REVIEW: Josh Ritter: Golden Age of Radio
7.2.2002 by Sean


Josh Ritter: Golden Age of Radio [Signature Sounds Recordings, 2002]

Three words? Country sky songs.

Within the first fifteen seconds of Golden Age of Radio, Josh Ritter's music has become an old friend. It sits with you in the screened-in porch, feet up, reading James Thurber. You go driving in an old green car, the carseat springs squeaking as you go over the bump, cornfields waving at you from the reverie of your headlights. You stay up late, laughing, sometimes saying something sad about an old love and seeing her face in the fire.

Ritter's is music for AM radio when it was good; for afternoons, evenings and mornings; for loss, love and redemption. His aim is not always perfect but his talent is unquestionable, and the first three tracks of Golden Age of Radio make for the finest hat-trick opening of any LP so far this year.

Ritter does not merely speak - he really sings - and on "Come and Find Me" it is his dirt-path voice over acoustic guitar: simple, honest, perfect. Ritter has a poet's patter - his lyrics tumble like wet stones, consonants bouncing off of each other with a master's rhythm. "I could trace the line that ran / betwen your smile and your slight of hand / I guess that you put something on my sleeve." Like Springsteen, like Guthrie, he sings of love without sounding like a child; it's the love that travels in a gaze, in words whispered to the moon. "Me & Jiggs" clatters out of the bedroom with a drum stamp and farmland pedal-steel; the grit in Ritter's voice now hints at whiskey and big-mouthed laughs. "Me and my friends / sitting in the park / drinking beer beneath the trees ... Sittin' on the porch singin' Townes Van Zandt / Play guitar to burn off the ounce." It's fierce, energetic - but also kind: this is a raucous celebration, not arrogance. At three minutes it's an absolutely perfect length - country rock like Jeff Tweedy in the old days, bandmates grinning and stars wheeling.
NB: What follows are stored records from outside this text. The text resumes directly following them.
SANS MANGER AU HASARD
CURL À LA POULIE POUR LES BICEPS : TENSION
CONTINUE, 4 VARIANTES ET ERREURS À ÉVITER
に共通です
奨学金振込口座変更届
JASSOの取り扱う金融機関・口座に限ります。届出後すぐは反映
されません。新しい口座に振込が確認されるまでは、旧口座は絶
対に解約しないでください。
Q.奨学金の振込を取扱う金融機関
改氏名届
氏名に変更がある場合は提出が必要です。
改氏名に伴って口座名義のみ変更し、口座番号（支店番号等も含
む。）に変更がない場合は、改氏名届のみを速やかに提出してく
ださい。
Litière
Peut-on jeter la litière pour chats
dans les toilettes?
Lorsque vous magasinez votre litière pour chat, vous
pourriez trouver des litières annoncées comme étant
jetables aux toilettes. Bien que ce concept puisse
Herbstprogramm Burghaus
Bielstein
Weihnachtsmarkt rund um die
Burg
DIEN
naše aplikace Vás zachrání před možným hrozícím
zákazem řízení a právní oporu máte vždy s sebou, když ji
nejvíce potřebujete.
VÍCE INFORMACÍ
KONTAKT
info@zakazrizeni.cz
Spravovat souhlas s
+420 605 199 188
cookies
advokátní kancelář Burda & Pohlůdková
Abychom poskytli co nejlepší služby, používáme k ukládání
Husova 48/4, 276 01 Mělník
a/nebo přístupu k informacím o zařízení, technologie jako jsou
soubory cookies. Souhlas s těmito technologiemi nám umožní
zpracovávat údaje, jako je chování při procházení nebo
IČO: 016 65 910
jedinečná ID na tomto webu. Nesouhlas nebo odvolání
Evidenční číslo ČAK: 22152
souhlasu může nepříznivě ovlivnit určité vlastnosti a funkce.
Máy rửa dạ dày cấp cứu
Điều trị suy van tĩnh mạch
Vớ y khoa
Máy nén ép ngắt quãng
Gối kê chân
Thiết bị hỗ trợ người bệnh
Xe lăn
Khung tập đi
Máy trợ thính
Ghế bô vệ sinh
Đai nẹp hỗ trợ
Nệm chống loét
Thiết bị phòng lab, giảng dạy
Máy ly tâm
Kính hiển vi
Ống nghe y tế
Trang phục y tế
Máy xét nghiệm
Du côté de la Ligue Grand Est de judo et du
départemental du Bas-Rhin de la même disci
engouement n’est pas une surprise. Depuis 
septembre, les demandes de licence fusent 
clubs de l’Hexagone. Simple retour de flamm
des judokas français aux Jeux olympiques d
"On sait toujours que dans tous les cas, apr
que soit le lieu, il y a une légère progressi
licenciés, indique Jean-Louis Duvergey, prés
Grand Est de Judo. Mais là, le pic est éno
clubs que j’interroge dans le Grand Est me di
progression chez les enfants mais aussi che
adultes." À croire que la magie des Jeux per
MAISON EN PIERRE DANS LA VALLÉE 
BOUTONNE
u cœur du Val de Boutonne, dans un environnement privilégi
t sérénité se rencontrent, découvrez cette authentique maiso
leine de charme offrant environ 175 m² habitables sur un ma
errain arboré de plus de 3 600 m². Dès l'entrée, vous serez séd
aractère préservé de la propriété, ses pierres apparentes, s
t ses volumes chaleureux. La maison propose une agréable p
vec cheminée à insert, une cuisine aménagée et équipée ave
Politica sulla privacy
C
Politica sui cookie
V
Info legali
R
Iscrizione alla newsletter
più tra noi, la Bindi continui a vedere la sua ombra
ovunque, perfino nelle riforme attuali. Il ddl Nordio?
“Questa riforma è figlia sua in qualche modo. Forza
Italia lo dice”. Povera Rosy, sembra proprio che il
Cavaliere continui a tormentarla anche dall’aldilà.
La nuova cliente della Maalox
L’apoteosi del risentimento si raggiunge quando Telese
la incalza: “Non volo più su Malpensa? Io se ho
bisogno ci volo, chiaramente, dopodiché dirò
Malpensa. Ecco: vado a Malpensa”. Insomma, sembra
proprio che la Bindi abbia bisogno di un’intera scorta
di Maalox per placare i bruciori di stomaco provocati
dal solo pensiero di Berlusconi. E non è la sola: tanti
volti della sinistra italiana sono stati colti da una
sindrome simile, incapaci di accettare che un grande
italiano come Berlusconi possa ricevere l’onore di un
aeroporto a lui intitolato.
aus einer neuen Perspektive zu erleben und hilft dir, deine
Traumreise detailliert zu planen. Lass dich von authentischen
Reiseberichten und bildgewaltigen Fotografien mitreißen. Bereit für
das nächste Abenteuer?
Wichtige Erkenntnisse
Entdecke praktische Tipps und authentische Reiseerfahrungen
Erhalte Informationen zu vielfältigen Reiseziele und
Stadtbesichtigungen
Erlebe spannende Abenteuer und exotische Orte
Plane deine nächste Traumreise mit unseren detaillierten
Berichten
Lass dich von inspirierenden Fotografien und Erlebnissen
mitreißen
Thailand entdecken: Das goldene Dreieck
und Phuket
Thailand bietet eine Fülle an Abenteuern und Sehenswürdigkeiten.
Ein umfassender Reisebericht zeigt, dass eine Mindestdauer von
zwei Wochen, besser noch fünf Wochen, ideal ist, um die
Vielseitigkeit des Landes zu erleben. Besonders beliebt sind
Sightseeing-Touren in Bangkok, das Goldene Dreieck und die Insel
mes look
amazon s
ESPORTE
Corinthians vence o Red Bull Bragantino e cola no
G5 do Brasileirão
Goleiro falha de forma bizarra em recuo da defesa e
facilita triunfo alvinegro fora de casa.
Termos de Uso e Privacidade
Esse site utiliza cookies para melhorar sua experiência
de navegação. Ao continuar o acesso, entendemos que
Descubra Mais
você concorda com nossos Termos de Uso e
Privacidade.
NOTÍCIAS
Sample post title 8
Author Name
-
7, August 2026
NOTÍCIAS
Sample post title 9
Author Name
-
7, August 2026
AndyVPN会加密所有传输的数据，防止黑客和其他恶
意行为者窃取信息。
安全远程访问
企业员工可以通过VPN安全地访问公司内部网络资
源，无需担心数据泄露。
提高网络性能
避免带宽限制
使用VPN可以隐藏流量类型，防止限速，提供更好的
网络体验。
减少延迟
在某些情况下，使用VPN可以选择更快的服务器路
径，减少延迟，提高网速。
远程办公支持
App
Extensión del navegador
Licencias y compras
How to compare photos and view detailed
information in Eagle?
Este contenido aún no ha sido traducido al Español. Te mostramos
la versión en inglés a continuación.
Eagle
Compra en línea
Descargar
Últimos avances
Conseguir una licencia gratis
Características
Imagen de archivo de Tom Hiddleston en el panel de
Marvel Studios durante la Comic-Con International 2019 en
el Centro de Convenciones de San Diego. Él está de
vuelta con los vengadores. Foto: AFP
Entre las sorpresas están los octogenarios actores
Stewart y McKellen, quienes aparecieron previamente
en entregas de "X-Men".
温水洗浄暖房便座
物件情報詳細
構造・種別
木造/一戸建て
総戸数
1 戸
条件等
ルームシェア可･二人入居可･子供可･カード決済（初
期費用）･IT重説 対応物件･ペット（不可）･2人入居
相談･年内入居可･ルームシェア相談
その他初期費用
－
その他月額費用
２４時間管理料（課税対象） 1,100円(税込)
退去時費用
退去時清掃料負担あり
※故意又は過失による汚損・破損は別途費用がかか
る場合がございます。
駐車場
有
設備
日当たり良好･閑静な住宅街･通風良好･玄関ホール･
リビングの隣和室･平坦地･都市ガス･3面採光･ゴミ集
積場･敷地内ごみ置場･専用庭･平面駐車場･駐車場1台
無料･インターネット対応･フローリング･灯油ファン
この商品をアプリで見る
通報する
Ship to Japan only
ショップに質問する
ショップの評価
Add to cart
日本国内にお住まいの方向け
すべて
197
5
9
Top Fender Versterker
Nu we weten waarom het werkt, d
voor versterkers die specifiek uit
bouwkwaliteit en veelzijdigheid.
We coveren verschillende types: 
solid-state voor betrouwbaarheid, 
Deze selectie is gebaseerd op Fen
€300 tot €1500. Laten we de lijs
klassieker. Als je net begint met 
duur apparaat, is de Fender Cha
And then there's "You've Got the Moon".

I, like many another rock critic, have often used Nick Drake as a reference point. "Kathryn Williams is a female Nick Drake"; "REM takes a page from the Nick Drake songbook"; "The new Slayer album is pure Drake". But outside of the man's own albums, never - never - have I heard as Nick Drake a song as "You've Got the Moon". Ritter pulls out a party trick that feels neither forced nor opportunistic - it may be an affectation, but it's sincere. With the whispered, falsetto vocals, the baroque folk guitar, the images of forest and sky - Ritter could only be paying his respects, laying a flower on Drake's Tamworth-upon-Arden grave. It's an absolutely gorgeous song, quiet and understated. Oh, and it's about love.

"Lawrence, KS" carries us back into the organ-filled backroom bar, like middle-period Bob Dylan with a better voice. Everywhere there are echoes - here, Neil Young; there, Elliott Smith. Smog waves from the wings on "Drive Away". Ritter's songwriting is as assured as Hayden or Songs:Ohia, but it's perhaps Billy Bragg whom he most recalls - wholehearted earnesty; hopeless romance; lazy melodies such as the trudging "Anne" alongside slow burners like "Roll On" and rockers like the title track. "Golden Age of Radio" is, tragically, the album's poorest song: strained vocals pulled over ho-hum midtempo country. Although the rest of the disc never again matches the glory of "Come and Find Me", "Me & Jiggs" or "You've Got the Moon", it remains excellent. Josh Ritter's talent glows with a fierceness that outstrips even the best work of Pete Yorn and Josh Rouse, and sets the stage for a long and extraordinary career.